COTA FEMININA
Pela primeira vez em sua história, Juiz de Fora terá um expressivo número de candidatas a vereador, de acordo com o estabelecido pela Justiça Eleitoral. Se, em outros pleitos, houve flexibilidade, desta vez os partidos são obrigados a destinar 30% de suas vagas para o sexo feminino. Sem concessões. Quem não cumprir a meta fica fora do pleito. O resultado são 136 mulheres na disputa por uma vaga na Câmara Municipal.
Maioria da população em todas as regiões, as mulheres não repetem essa proporção na vida pública, ainda árida na questão de gênero. A Câmara de Juiz de Fora teve, no máximo, duas vereadoras por legislatura.
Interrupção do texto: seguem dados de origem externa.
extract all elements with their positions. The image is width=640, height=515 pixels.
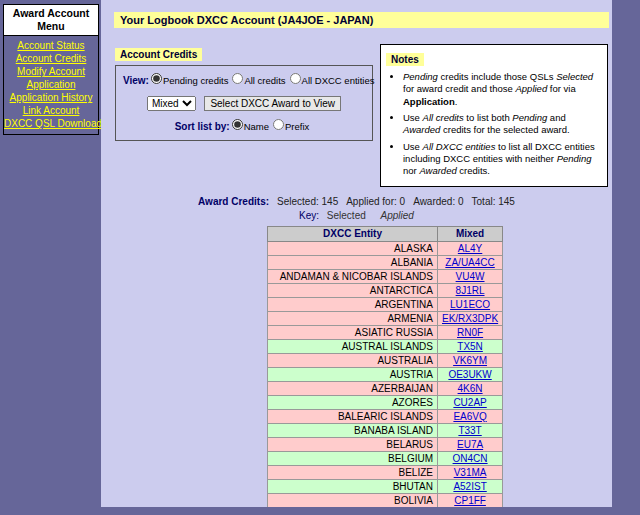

Nos 159 anos do Legislativo local, a primeira mulher só tomou posse em 1964. Vera Faria ocupou o cargo entre 20 de janeiro de 1964 e 16 de janeiro de 1968. A galeria de fotos de mulheres vereadoras, no Palácio Barbosa Lima, é menor do que a de políticos que presidiram a Casa.
Não há ainda uma explicação convincente, salvo pela abordagem machista que as mulheres tentam reverter há anos. O mercado de trabalho é prova material: os homens, mesmo em cargos semelhantes, continuam ganhando mais. O jogo está sendo virado, mas a política ainda tem um longo caminho a ser trilhado. A desproporção se verifica também nas demais instâncias – assembleias e Congresso – indicando a necessidade não só de engajamento, mas também de conscientização de que o gênero não define o mandato e sim a competência.